What is needed:
In the data that follows, find each line containing "platform" and copy it.

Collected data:
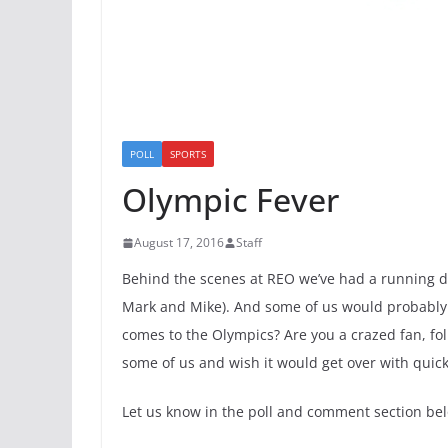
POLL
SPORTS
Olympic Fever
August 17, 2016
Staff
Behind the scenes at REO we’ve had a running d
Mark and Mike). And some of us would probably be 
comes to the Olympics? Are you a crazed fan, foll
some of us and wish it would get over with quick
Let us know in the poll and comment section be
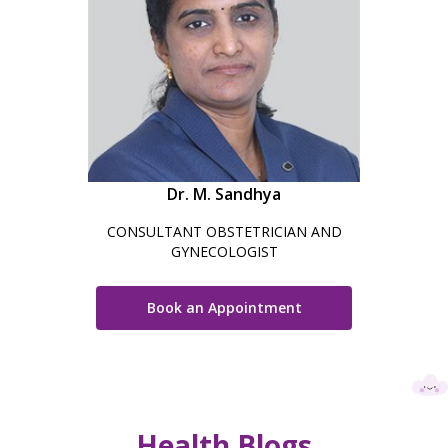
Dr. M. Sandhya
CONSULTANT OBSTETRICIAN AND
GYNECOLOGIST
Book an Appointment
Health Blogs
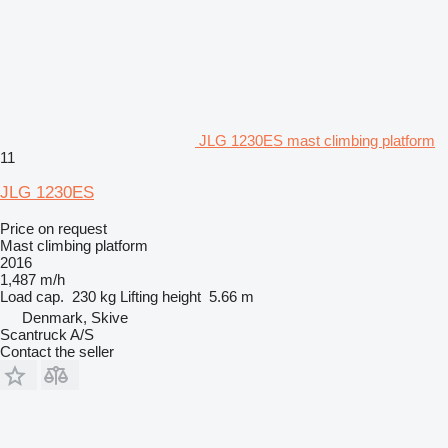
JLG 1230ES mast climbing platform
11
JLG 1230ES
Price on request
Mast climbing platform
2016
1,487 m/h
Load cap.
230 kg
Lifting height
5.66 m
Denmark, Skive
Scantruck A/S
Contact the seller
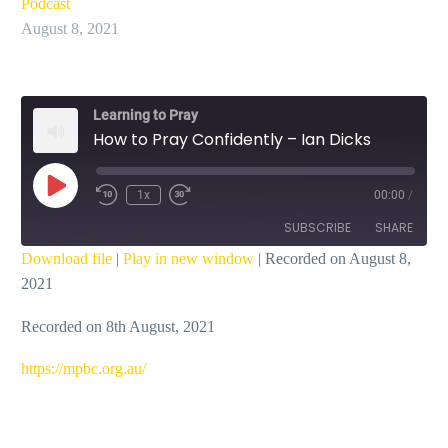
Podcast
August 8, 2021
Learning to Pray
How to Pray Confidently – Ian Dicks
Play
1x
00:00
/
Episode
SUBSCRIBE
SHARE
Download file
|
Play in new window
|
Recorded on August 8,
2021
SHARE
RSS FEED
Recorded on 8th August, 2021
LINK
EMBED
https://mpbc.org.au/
* * *
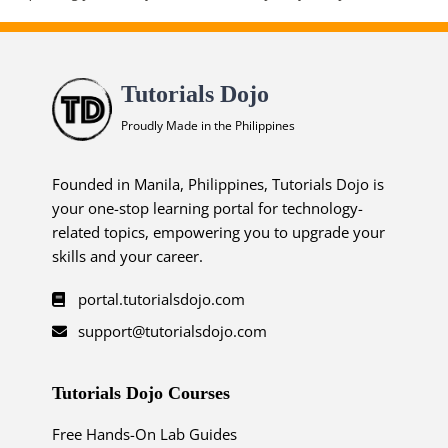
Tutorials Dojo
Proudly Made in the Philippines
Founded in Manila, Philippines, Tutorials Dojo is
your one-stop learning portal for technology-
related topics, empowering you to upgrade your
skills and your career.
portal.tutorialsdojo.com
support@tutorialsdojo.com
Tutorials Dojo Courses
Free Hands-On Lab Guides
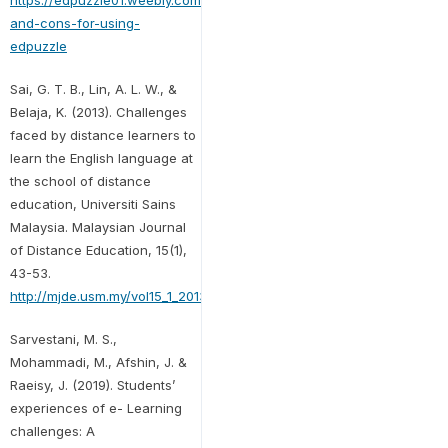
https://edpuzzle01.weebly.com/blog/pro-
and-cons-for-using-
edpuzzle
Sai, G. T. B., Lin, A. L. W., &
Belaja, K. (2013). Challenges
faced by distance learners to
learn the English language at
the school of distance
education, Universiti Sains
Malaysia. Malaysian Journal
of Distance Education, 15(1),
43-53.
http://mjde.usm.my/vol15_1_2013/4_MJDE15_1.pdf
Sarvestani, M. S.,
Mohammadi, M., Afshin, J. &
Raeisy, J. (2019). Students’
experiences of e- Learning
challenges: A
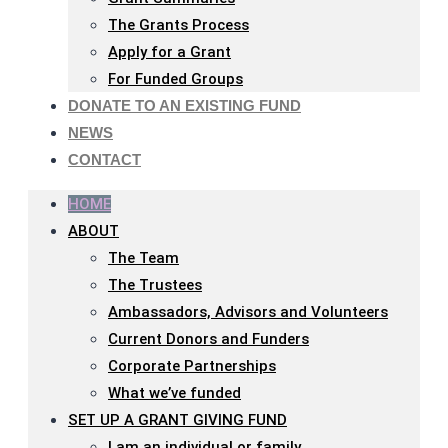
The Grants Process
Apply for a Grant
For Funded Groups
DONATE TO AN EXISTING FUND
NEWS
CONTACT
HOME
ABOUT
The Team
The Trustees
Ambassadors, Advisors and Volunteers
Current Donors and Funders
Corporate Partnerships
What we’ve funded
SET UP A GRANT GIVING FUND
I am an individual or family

Exercise response:
JLG 1230ES mast climbing platform
Mast climbing platform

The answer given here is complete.